The Timeline Of A Medical Malpractice Case: Part 4 – Settlement

The first and foremost priority of the experienced personal injury and medical malpractice attorneys at Powell Law is helping our clients completely recover their losses. If you require legal counsel and assistance in litigating a claim for damages resulting from any incident of a medical mistake, contact Powell Law. A qualified Powell Law attorney may evaluate the merits and viability of a potential medical malpractice claim.

A very high percentage of medical malpractice cases settle out of court since litigating a case expends valuable resources such as time and money. Typically, only those cases where the parties cannot find common ground to agree on a settlement amount actually proceed to trial and only as a final option.

Many personal injury cases are settled before the plaintiff files its lawsuit. In medical malpractice cases, pre-lawsuit settlements are not typical, but they do occur in some circumstances. More often, and especially in bigger medical malpractice cases, the defendants’ insurance carriers are disinterested in settlement negotiations until a lawsuit has been filed and some pretrial investigation has been conducted.

No defendant wants to unnecessarily expend money for legal fees and the cost of expert witnesses. Both are potentially more than exorbitant when a defense verdict is highly unlikely. Once the merits of the case are established through discovery and the opinions of medical experts, the defense will likely pursue settlement of the case out of court to cut its losses. Avoiding trial eliminates a substantial part of these prospective losses.
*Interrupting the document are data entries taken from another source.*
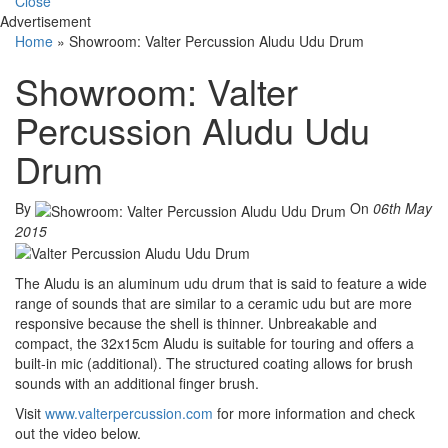
Close
Advertisement
Home
»
Showroom: Valter Percussion Aludu Udu Drum
Showroom: Valter
Percussion Aludu Udu
Drum
By
On
06th May
2015
The Aludu is an aluminum udu drum that is said to feature a wide
range of sounds that are similar to a ceramic udu but are more
responsive because the shell is thinner. Unbreakable and
compact, the 32x15cm Aludu is suitable for touring and offers a
built-in mic (additional). The structured coating allows for brush
sounds with an additional finger brush.
Visit
www.valterpercussion.com
for more information and check
out the video below.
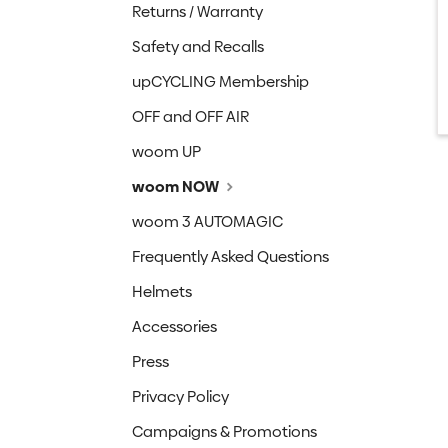
Returns / Warranty
Safety and Recalls
upCYCLING Membership
OFF and OFF AIR
woom UP
woom NOW
woom 3 AUTOMAGIC
Frequently Asked Questions
Helmets
Accessories
Press
Privacy Policy
Campaigns & Promotions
The stronger the plaintiff’s case is on its merits, i.e., the higher the likelihood of a verdict for the plaintiff, the greater the bargaining power of the plaintiff’s attorney in settlement negotiations. If the defense’s settlement offer is unreasonable, the plaintiff may always take the case to trial, which is just what the defense wants to avoid. Thus, the threat of litigating a medical malpractice case may be a valuable and persuasive bargaining chip.

While jury awards generally are more than twice settlement amounts, jury awards lack one thing that settlements do not: Certainty.

When you consider that medical malpractice litigation is expensive and time-consuming, settlement and its characteristic tangible award are attractive to many plaintiffs. There is always the possibility that a case’s merits may be overestimated. If this happened after the plaintiff refuses a settlement offer, it would be more than regrettable later if the plaintiff eventually loses and receives nothing or a smaller award.

There are exceptions to almost every rule, and there are surely certain instances when a jury trial may be necessary to fairly compensate a plaintiff who has been injured by an incident of medical malpractice. In this circumstance, last-minute offers by the defendant in the courtroom, immediately before a trial begins, are not out of the ordinary occurrences.

Hiring a seasoned attorney with many years of experience litigating medical malpractice cases sends a message to defendants: If you do not offer a reasonable (large) settlement amount, my attorney will not hesitate to take the case to trial, especially if the merits of the case are unquestionably strong.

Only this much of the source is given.